U.S. President Barack Obama and Russian President Dmitry Medvedev signed the New START in April. The pact would cut each country's deployed nuclear warheads by approximately one-third, limiting each side to a maximum of 1,550 on no more than 700 launchers, and allow both nations to resume on-site inspections.
He said it would take "a very dumb nature" for the United States to ignore its own interests -- but if it does, "then we'll have to react somehow," including the deployment of new nuclear missile technology.
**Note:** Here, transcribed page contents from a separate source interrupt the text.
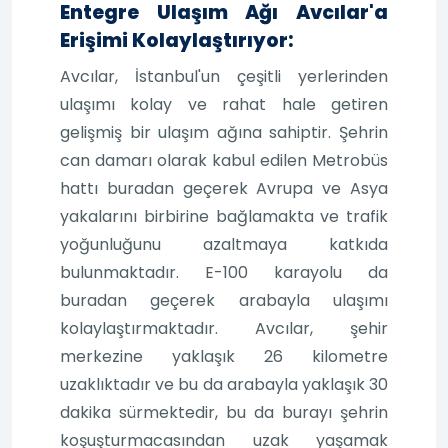
Entegre Ulaşım Ağı Avcılar'a
Erişimi Kolaylaştırıyor:
Avcılar, İstanbul'un çeşitli yerlerinden
ulaşımı kolay ve rahat hale getiren
gelişmiş bir ulaşım ağına sahiptir. Şehrin
can damarı olarak kabul edilen Metrobüs
hattı buradan geçerek Avrupa ve Asya
yakalarını birbirine bağlamakta ve trafik
yoğunluğunu azaltmaya katkıda
bulunmaktadır. E-100 karayolu da
buradan geçerek arabayla ulaşımı
kolaylaştırmaktadır. Avcılar, şehir
merkezine yaklaşık 26 kilometre
uzaklıktadır ve bu da arabayla yaklaşık 30
dakika sürmektedir, bu da burayı şehrin
koşuşturmacasından uzak yaşamak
Obama has called ratification of the treaty an immediate priority, saying it's critical to national security and a cornerstone of U.S.-Russia relations. But it must still be approved by two-thirds of the U.S. Senate, where several leading Republicans have called for a vote to be delayed over concerns about missile defense and modernizing the U.S. nuclear arsenal.
But Putin said that without the treaty, Russia will have to arm itself against what the "new threats" posed by U.S. plans for a European-based missile defense system.
"We have been told that you'll do it in order to secure you against the, let's say, Iranian nuclear threat," Putin said. "But such a threat, as of now, doesn't exist."
Putin served as prime minister under Boris Yeltsin, Russia's first post-Soviet leader, then assumed the presidency when Yeltsin stepped down at the end of 1999. He handed the presidency over to Medvedev in 2008 and returned to the prime minister's office.
Human rights groups have complained that post-Soviet freedoms and independent voices have been squelched under Putin's rule. In one of the U.S. State Department documents released by the website WikiLeaks this week, U.S. Defense Secretary Robert Gates is quoted telling his French counterpart that "Russian democracy has disappeared and the government was an oligarchy run by the security services."
Putin dismissed the complaint, calling Gates "deeply misled" and noting that in two U.S. presidential elections, the ultimate winner had received a smaller share of the popular vote but won with a majority in the Electoral College, where votes are apportioned by state population.
"When we are talking with our American friends and tell them, there are systemic problems in this regard, we can hear from them 'Don't interfere with our affairs. This is our tradition and it's going to continue like that.' We are not interfering," he said. "But to our colleagues, I would also like to advise you, don't interfere either [with] the sovereign choice of the Russian people."
And he told CNN that he would make a "concerted decision" with Medvedev about whether he would seek the presidency again in 2012 when the time comes.
"We'll see. There is still quite time before the elections take place," Putin said. And he said suggestions that he remains the true power in Russia -- Batman to Medvedev's Robin, as one of the leaked cables quoted in The New York Times put it --were "aimed to slander one of us."
"The truth of the matter is, this is about our interaction, which is an important factor of the domestic policies in this country. But to be honest with you, we didn't suspect that this would be done with such arrogance, with such a push and, you know, being so unethically done."